Data excerpts
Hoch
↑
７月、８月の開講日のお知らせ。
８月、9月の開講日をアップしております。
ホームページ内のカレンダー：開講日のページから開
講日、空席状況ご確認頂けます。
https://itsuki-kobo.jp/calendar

* * *

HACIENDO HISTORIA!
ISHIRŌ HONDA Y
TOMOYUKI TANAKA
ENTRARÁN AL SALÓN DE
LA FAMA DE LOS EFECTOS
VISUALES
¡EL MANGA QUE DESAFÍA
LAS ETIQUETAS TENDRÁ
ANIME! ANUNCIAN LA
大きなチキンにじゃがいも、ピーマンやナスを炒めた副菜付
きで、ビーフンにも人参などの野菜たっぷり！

WHAT YOU HAVE TO DO: Taking the entries above, write out exactly the lines starting with the line containing "ENTRARÁN AL SALÓN DE" and going on through the line containing "きで、ビーフンにも人参などの野菜たっぷり！", both included, and nothing else.

THE ANSWER:
ENTRARÁN AL SALÓN DE
LA FAMA DE LOS EFECTOS
VISUALES
¡EL MANGA QUE DESAFÍA
LAS ETIQUETAS TENDRÁ
ANIME! ANUNCIAN LA
大きなチキンにじゃがいも、ピーマンやナスを炒めた副菜付
きで、ビーフンにも人参などの野菜たっぷり！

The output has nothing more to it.